--- Recorded information ---
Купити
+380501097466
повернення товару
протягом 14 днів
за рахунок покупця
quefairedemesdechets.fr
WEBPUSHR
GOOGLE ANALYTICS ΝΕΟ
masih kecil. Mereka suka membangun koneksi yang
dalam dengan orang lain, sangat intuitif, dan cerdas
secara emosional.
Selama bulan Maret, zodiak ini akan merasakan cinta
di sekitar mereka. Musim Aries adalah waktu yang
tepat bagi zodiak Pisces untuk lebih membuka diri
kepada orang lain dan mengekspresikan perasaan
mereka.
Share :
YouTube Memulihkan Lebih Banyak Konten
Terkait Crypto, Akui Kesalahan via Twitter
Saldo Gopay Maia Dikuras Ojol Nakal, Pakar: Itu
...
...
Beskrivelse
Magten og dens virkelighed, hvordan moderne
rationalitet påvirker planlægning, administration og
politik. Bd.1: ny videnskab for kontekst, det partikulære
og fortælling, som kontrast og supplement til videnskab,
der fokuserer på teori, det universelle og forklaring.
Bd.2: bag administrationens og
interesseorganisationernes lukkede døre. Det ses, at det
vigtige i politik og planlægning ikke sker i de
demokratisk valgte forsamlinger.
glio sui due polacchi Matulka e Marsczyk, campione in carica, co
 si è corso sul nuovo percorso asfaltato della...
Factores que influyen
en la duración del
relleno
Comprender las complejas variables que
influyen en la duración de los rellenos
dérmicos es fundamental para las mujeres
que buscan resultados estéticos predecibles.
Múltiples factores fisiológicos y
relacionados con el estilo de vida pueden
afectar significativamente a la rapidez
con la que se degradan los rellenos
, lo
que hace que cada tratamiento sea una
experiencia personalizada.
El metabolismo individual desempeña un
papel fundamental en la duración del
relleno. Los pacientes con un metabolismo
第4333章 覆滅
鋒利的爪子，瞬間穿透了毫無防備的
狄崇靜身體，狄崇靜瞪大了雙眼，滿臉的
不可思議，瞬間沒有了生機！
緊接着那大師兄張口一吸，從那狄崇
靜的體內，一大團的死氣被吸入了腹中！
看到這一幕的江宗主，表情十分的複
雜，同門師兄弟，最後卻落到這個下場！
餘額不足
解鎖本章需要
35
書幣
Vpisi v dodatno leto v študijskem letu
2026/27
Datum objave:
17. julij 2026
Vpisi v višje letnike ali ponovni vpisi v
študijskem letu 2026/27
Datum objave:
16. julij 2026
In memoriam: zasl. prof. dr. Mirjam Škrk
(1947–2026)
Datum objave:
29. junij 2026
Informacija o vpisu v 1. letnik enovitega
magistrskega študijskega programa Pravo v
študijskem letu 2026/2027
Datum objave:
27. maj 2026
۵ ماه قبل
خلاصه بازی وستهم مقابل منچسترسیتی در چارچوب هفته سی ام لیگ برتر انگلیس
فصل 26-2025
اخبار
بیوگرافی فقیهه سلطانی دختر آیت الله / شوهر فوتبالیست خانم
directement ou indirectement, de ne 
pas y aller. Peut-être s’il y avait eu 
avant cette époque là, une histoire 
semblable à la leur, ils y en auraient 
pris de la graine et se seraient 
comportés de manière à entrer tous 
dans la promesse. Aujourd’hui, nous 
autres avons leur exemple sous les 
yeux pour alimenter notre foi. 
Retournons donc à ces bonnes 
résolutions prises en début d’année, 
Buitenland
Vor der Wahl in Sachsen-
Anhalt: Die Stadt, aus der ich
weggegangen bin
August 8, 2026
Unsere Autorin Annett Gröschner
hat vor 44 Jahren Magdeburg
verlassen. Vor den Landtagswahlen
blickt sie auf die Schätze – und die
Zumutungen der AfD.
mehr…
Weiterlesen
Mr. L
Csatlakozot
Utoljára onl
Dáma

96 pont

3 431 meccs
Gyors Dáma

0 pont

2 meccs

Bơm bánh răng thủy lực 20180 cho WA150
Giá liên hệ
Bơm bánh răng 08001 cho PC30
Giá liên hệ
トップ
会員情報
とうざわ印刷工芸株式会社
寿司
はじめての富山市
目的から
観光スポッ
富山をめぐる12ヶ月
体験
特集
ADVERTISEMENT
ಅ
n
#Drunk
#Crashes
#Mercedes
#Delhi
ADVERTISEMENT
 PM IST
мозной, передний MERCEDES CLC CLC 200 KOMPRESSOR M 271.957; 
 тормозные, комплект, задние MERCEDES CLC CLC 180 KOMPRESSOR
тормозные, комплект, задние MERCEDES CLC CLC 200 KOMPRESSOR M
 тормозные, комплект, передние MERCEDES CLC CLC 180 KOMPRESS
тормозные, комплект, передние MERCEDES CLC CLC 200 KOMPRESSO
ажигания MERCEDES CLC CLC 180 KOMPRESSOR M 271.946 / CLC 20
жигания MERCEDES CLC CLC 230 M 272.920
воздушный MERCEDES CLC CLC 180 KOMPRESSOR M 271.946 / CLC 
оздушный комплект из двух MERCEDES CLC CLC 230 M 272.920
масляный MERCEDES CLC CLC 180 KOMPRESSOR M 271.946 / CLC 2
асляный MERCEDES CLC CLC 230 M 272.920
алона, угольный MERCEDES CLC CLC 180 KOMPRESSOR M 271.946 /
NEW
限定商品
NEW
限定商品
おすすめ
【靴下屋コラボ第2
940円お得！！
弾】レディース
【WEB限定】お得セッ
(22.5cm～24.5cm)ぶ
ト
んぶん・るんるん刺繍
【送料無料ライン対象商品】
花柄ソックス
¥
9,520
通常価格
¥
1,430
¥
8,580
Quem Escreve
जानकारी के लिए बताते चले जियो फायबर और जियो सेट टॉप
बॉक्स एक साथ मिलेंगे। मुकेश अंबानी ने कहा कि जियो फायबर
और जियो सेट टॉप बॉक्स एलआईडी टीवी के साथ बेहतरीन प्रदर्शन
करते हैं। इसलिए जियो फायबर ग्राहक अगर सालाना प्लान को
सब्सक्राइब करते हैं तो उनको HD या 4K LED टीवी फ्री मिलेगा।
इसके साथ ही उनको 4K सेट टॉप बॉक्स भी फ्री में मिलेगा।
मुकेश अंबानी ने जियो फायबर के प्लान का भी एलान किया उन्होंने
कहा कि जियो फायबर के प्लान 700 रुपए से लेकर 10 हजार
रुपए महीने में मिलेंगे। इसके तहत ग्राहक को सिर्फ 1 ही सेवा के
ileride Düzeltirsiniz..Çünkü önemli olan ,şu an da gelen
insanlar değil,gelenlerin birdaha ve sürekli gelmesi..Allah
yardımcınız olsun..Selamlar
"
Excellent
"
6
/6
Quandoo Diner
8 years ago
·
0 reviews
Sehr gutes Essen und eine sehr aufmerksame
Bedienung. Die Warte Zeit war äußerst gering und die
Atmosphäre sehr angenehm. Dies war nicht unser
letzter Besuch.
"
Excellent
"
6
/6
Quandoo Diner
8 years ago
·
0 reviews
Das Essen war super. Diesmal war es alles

--- Brief ---
Search the records for the string "influyen" and report each line that has it.

--- Solution ---
Factores que influyen
influyen en la duración de los rellenos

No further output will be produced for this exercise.